An awesome crack climb for Red Rock! There are a few awkward spots, but overall the route felt pretty mellow because it is well protected. A great warm-up climb for Left Out!
By L. Hamilton
Mar 22, 2009
rating: 5.9 5c 17 VI 17 HVS 5a

Bring your old hexes -- they work as well or better than those newfangled cams on this route.
By billdlee
From: las vegas
Apr 20, 2009
rating: 5.9 5c 17 VI 17 HVS 5a

great crack to practice jamming.

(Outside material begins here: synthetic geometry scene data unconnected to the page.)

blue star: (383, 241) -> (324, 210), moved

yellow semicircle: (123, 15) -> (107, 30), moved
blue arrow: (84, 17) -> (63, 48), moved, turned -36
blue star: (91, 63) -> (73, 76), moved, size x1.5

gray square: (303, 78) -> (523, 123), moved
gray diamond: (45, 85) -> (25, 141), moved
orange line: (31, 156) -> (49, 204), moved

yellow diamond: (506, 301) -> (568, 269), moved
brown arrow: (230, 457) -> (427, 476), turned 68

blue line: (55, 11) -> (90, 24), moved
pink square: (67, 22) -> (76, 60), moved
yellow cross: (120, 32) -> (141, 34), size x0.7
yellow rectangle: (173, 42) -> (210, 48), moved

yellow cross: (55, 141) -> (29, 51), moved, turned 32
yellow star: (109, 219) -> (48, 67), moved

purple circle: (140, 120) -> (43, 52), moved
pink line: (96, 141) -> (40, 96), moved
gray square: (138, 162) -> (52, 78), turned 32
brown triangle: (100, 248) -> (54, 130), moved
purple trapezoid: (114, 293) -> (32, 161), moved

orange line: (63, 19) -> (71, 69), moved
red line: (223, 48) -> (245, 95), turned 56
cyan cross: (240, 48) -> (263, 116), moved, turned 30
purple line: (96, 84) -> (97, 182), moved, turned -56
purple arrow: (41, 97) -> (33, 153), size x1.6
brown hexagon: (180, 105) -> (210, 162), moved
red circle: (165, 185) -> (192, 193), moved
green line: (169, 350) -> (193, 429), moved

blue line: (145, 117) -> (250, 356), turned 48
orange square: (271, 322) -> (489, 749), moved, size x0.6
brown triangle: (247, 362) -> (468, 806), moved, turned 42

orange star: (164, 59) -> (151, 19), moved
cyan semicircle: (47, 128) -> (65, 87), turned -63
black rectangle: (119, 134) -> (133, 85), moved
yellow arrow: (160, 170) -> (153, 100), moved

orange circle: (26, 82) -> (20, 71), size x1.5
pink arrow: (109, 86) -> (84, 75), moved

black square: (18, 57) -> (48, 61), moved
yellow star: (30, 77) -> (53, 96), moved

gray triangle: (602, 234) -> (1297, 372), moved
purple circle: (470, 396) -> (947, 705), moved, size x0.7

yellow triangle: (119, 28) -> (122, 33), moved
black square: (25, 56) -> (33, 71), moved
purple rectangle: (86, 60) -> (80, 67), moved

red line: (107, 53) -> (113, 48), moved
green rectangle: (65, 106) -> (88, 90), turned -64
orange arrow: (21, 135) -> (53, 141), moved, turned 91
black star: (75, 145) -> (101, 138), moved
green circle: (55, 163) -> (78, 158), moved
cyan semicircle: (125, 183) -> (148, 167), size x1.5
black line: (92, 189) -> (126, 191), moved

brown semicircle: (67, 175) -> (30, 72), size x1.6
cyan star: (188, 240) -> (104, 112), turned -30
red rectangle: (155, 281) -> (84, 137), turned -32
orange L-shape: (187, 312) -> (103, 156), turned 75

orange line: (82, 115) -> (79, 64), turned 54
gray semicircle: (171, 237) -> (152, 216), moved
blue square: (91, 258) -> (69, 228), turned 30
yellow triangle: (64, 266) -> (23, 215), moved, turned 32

Well protected.
By Cunning Linguist
Sep 13, 2011

New ASCA anchor on this one
By Peter Lewis
From: Bridgton, Maine
Apr 27, 2012
rating: 5.9 5c 17 VI 17 HVS 5a

This is a good short crack. Steep, with good jams. Not your basic RR jug haul next to a crack--you actually have to jam it.
By Jared Wicks
From: Las Vegas
Jul 17, 2013
rating: 5.9 5c 17 VI 17 HVS 5a

Stellar route! This climb has a little bit of everything with easy gear placements. The crack is superb. Anchors at the top are bomber and look like they have brand new rap rings on them.
By aschmidt
Dec 1, 2014

If you do the .11c extension, be aware that there is no anchor, at least not that I could find. There is an old 1/4" stud with no hanger but that's it. I reversed the mantle and jumped off, then down-aided the two closely-spaced draws.
By Daniel Bookless
From: Portland, OR
Mar 27, 2016
rating: 5.9 5c 17 VI 17 HVS 5a

One of my most rewarding leads at red rock! Also it's certainly more than 60 feet. I used most of a 70m to get back to the ground.
By Flint Moon
From: Thousand Oaks, CA
Apr 5, 2017

Cool climb, little funky at times. But well protected.